Species of flowering plant

Boronia crenulata, commonly known as aniseed boronia, is a plant in the citrus family Rutaceae and is endemic to the south-west of Western Australia. It is an open-branched shrub, often trailing between other plants, has strap-like leaves and pink to purple-red, four-petalled flowers in winter and autumn.

==Description==
Boronia crenulata is a shrub which grows to a height of about 0.25-1.2 m and has weak, thin stems which often trail between other plants. The leaves are variable in shape, sometimes even on one plant, but in general are about 20 mm long and 2 mm wide, strap-like or egg-shaped with the narrower end towards the base. There are usually a few long soft hairs on the leaves and the margins of the leaves usually have a few small teeth.

The flowers are pink to reddish and are scattered singly or in small groups in leaf axils or at the ends of the stems.
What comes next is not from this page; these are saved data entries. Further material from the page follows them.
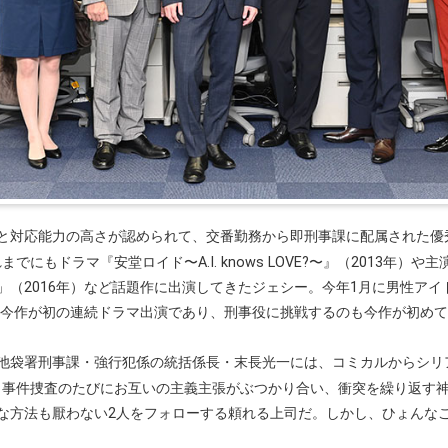
と対応能力の高さが認められて、交番勤務から即刑事課に配属された優
までにもドラマ『安堂ロイド〜A.I. knows LOVE?〜』（2013年）
（2016年）など話題作に出演してきたジェシー。今年1月に男性アイドル
、今作が初の連続ドラマ出演であり、刑事役に挑戦するのも今作が初め
池袋署刑事課・強行犯係の統括係長・末長光一には、コミカルからシリ
。事件捜査のたびにお互いの主義主張がぶつかり合い、衝突を繰り返す
な方法も厭わない2人をフォローする頼れる上司だ。しかし、ひょんな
The flowers are about 1 cm in diameter on a stalk 4 mm long. The sepals are egg-shaped to triangular, 1.5-2 mm long and usually have a sharp, pointed tip. There are four glabrous petals and eight stamens.

==Taxonomy and naming==
Boronia crenulata was first formally described in 1807 by James Edward Smith and the description was published in Transactions of the Linnean Society of London. The specific epithet (crenulata) is derived from the Latin word crena meaning "a notch or rounded projection" referring to the teeth on the leaf margins.

In 1998, Paul G. Wilson described four subspecies and two varieties in the journal Nuytsia and the names are accepted by the Australian Plant Census:
- Boronia crenulata subsp. crenulata;
- Boronia crenulata var. angustifolia;
- Boronia crenulata var. crenulata;
- Boronia crenulata subsp. obtusa;
- Boronia crenulata subsp. pubescens;
- Boronia crenulata subsp. viminea.

==Distribution and habitat==
This boronia occurs in a broad area of the south-west of Western Australia in the Avon Wheatbelt, Esperance Plains, Geraldton Sandplains, Jarrah Forest, Mallee, Swan Coastal Plain and Warren biogeographic regions. It grows in a range of soils, from clay to limestone and from swampy coastal areas to the margins of salt lakes and rocky outcrops.

==Conservation==
Boronia crenulata is listed as "not threatened" by the Government of Western Australia Department of Parks and Wildlife.